Clustering Algorithms¶
OpenEnsembles is a resource for performing and analyzing ensemble clustering This file contains calls to clustering algorithms. Please refer to this documentation for specifics about the variable parameters and their defaults, but interact with clustering through the openensembles.clustering() class.
OpenEnsembles is a resource for performing and analyzing ensemble clustering
Copyright (C) 2017 Naegle Lab
This program is free software: you can redistribute it and/or modify it under the terms of the GNU General Public License as published by the Free Software Foundation, either version 3 of the License, or (at your option) any later version.
This program is distributed in the hope that it will be useful, but WITHOUT ANY WARRANTY; without even the implied warranty of MERCHANTABILITY or FITNESS FOR A PARTICULAR PURPOSE. See the GNU General Public License for more details.

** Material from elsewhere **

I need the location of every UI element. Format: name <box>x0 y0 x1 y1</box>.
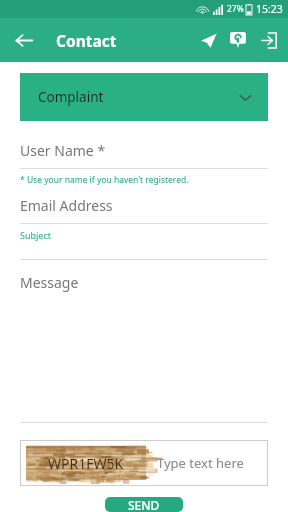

You should have received a copy of the GNU General Public License along with this program. If not, see <http://www.gnu.org/licenses/>.
-
openensembles.clustering_algorithms.
convertDistanceToSimilarity
(D, beta=1.0)[source]¶ A utility to convert a distance matrix to a similarity matrix
- Parameters
- D: matrix of floats
A matrix of distances, such as returned by returnDistanceMatrix(data,distanceType)
- beta: float
A variable for mapping distance to similarity.
- Returns
- S: a matrix of floats
A matrix of similarity values. according to S = np.exp(-beta * D / D.std())
-
openensembles.clustering_algorithms.
returnDistanceMatrix
(data, distance)[source]¶ A utility to calculate a distance matrix, according to type in <distance> on the data array.
- Parameters
- data: matrix
Data matrix to calculate distances from
- distance: string
Distance metric. See sklearn’s pairwise distances
- Returns
- d: matrix
the distance matrix computed by distance
- Raises
- ValueError:
if the distance metric is not available.
-
openensembles.clustering_algorithms.
returnParams
(paramsSent, paramsExpected, algorithm)[source]¶ A utility for variable parameter setting in clustering algorithms Takes two dictionaries of parameter key, value pairs and replaces that in paramsExpected with anything in paramsSent.
- Returns
- params: dict
Dict of parameters that represent the final parameters, overwritten in paramsExpected by paramsSent This will handle checking to make sure that if precomputed distances have been selected, that a distance or similarity matrix is also passed.
Warning
Will warn users if a key in sent does not appear in expected.